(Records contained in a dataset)
┌──

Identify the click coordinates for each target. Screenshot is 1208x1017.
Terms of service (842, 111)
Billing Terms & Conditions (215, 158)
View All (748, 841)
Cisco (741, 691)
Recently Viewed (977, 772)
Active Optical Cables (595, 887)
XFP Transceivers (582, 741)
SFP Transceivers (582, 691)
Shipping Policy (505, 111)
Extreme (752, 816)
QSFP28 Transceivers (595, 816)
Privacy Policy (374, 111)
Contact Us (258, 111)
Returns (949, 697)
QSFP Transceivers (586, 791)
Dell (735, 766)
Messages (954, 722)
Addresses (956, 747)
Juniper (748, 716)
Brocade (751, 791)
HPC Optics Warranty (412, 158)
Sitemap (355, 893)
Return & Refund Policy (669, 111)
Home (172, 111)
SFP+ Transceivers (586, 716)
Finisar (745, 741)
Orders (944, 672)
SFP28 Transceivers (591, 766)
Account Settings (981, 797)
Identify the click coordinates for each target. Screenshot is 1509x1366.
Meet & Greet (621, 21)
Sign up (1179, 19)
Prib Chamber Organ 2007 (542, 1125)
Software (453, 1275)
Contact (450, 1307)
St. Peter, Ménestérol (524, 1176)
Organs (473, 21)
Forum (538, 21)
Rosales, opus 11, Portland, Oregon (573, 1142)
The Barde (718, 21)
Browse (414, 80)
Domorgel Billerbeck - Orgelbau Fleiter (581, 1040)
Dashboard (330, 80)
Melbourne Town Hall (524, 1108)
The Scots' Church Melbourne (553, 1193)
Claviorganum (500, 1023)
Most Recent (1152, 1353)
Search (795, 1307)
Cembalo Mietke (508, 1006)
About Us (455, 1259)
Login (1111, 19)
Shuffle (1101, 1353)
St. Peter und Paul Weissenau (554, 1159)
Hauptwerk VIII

└──

#### [Your objective]
Your answer must be the lines above from the one containing "Juniper (748, 716)" to the one containing "Account Settings (981, 797)", both included, restated word for word.

#### [Answer to the problem]
Juniper (748, 716)
Brocade (751, 791)
HPC Optics Warranty (412, 158)
Sitemap (355, 893)
Return & Refund Policy (669, 111)
Home (172, 111)
SFP+ Transceivers (586, 716)
Finisar (745, 741)
Orders (944, 672)
SFP28 Transceivers (591, 766)
Account Settings (981, 797)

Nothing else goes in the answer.